• _WHAT NEEDS TO BE DONE_
Work out how many lines below contain "symbol". Provide only the figure.

[Page images and extracted text]
■ ■ ■ ■ ■ ■ ■
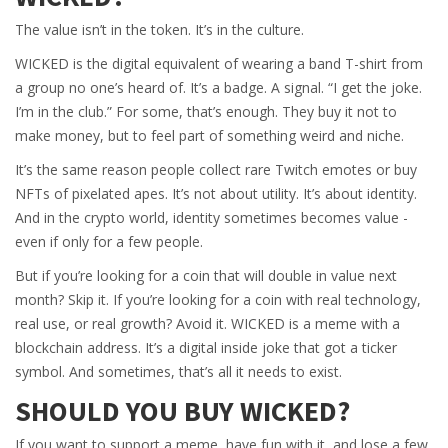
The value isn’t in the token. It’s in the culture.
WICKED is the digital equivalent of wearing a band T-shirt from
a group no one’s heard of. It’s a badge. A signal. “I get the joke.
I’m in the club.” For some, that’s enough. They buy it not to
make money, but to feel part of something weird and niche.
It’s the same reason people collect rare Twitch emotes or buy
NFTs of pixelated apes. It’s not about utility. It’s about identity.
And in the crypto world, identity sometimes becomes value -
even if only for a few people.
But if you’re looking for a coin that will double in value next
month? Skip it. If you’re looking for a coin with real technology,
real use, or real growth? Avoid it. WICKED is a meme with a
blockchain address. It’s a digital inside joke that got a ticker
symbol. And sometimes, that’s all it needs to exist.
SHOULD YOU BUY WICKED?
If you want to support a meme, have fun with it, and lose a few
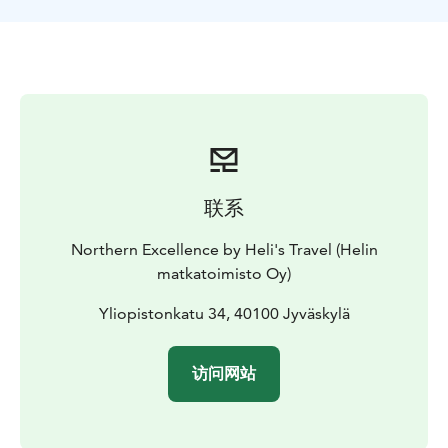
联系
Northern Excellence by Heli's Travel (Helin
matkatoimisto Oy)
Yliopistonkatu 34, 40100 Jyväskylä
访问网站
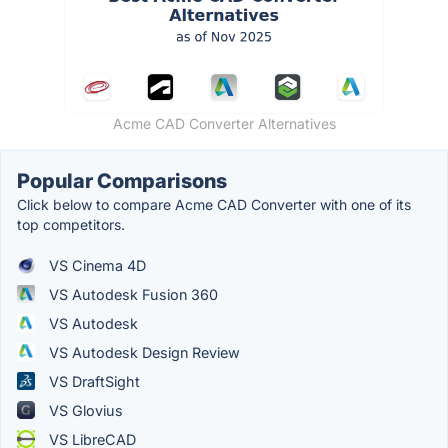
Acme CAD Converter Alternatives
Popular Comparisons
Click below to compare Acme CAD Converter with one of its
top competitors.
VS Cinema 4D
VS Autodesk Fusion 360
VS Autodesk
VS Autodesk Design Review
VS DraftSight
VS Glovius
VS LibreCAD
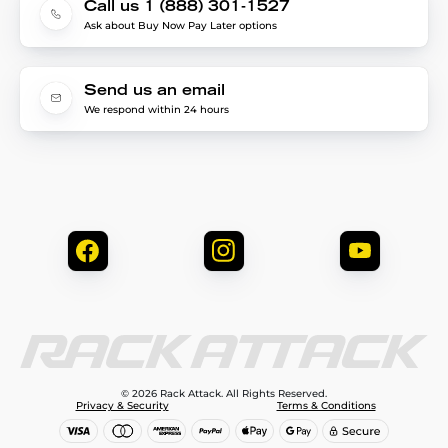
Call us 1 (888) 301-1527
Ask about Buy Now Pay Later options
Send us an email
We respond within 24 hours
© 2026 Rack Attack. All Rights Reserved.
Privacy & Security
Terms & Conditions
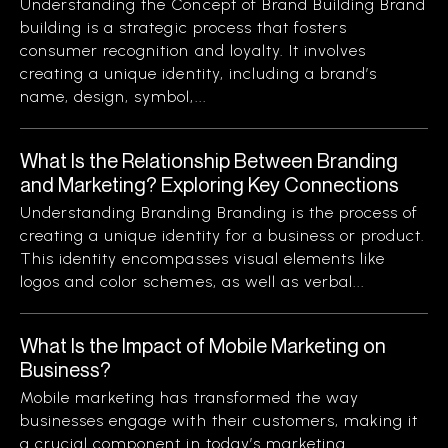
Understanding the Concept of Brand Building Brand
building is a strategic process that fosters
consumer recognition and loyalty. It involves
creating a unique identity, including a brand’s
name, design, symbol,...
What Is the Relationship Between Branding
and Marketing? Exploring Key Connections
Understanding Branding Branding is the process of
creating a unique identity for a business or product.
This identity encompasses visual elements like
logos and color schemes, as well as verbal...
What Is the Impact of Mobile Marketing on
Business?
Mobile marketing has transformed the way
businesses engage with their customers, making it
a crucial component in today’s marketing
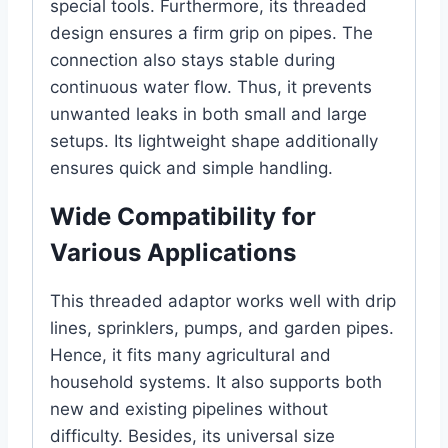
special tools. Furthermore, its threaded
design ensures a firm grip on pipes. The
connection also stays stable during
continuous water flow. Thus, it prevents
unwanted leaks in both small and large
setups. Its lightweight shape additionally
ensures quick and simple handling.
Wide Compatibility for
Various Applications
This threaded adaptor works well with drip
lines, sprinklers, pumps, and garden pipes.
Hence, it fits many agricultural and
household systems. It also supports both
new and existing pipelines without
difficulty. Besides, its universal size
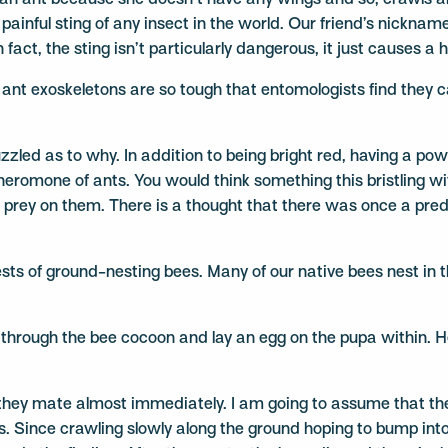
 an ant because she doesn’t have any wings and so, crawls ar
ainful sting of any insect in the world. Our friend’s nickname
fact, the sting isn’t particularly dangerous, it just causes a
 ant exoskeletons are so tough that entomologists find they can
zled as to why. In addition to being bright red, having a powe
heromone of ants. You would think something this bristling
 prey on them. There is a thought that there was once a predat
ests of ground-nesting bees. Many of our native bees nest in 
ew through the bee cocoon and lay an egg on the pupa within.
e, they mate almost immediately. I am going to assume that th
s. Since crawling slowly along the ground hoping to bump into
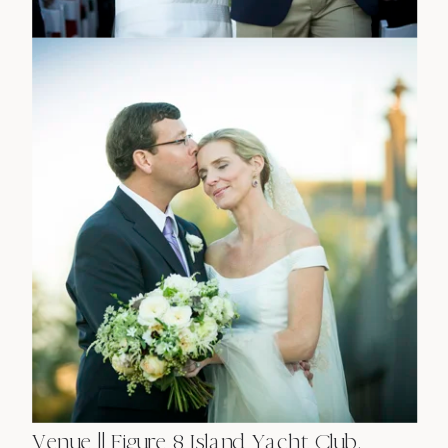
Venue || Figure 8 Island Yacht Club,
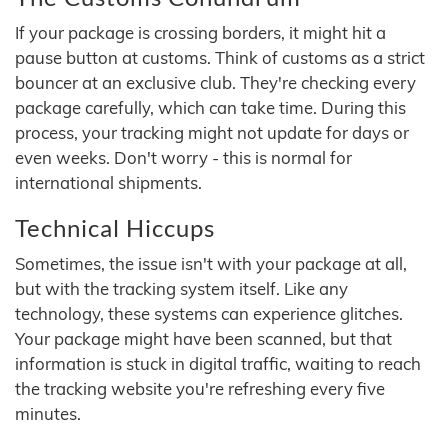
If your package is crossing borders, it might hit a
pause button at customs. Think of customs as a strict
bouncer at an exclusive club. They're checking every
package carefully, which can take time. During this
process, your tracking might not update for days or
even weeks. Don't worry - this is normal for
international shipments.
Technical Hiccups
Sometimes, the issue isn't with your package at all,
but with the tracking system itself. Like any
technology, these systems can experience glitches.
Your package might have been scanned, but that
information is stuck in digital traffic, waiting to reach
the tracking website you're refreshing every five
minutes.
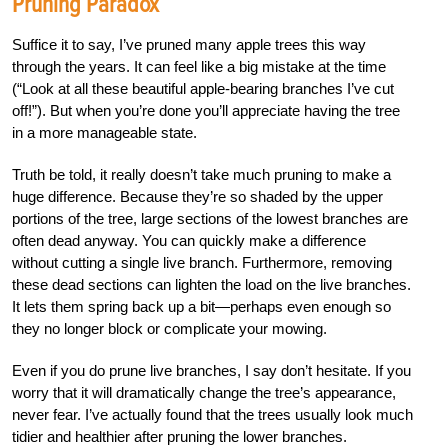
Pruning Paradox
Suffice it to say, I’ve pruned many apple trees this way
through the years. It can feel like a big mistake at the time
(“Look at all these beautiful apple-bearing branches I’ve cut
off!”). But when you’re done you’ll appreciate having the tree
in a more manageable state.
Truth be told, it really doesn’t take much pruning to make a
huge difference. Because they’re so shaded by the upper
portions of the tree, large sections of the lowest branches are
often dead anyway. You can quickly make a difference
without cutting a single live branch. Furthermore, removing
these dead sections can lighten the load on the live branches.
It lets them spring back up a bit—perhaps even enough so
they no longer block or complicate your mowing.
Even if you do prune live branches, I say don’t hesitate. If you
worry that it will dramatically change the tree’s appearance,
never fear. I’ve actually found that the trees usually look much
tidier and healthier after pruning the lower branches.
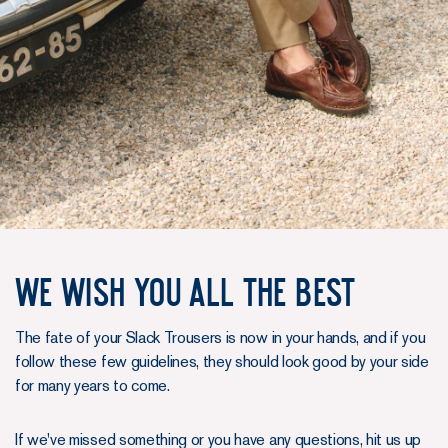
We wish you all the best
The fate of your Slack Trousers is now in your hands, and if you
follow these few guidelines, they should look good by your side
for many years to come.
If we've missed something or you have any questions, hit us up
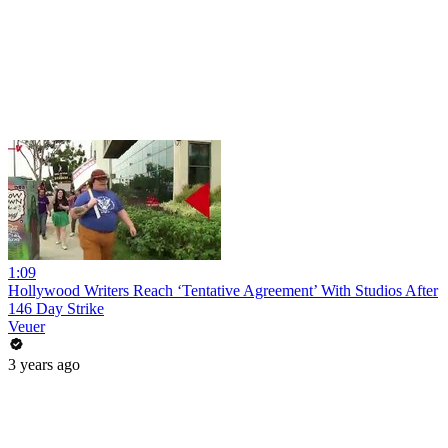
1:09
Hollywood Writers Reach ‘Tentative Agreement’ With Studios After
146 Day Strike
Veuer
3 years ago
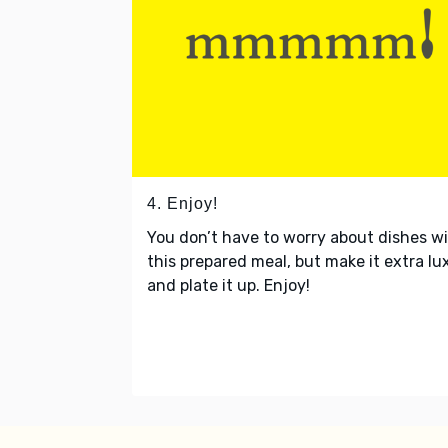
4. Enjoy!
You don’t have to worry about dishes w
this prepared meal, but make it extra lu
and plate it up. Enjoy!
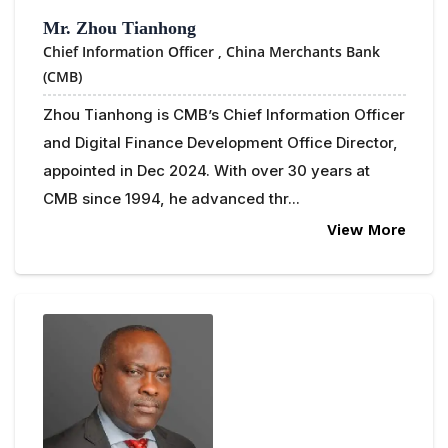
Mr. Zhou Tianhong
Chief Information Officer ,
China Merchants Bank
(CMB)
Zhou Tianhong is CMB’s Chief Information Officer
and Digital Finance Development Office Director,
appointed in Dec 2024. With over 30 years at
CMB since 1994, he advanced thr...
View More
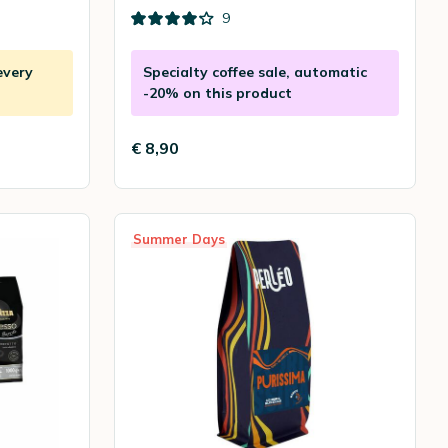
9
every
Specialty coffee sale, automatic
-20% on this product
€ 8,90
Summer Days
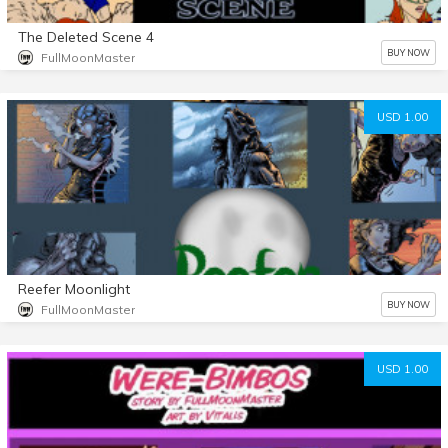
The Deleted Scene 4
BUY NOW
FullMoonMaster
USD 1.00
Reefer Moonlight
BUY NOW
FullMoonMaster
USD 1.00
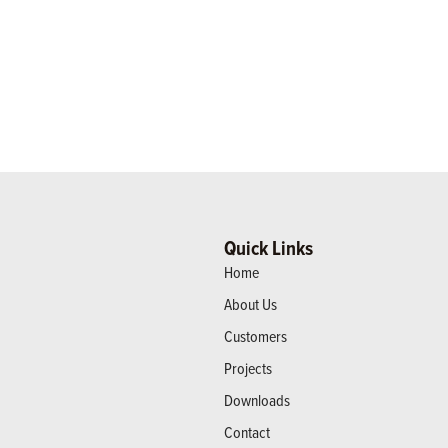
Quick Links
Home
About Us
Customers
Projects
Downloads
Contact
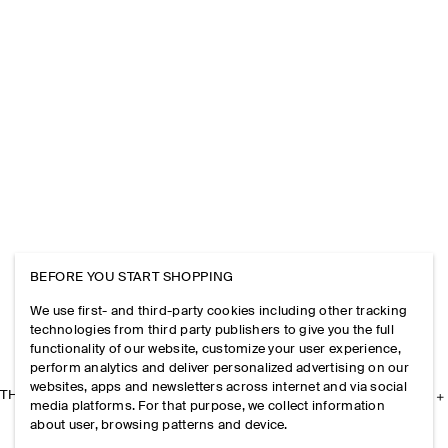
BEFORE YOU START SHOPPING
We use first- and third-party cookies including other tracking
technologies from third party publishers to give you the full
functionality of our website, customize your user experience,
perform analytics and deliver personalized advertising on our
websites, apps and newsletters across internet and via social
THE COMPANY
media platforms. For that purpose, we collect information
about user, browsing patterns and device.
■ ■ ■ ■ ■ ■ ■
• _WRITTEN REPLY_
2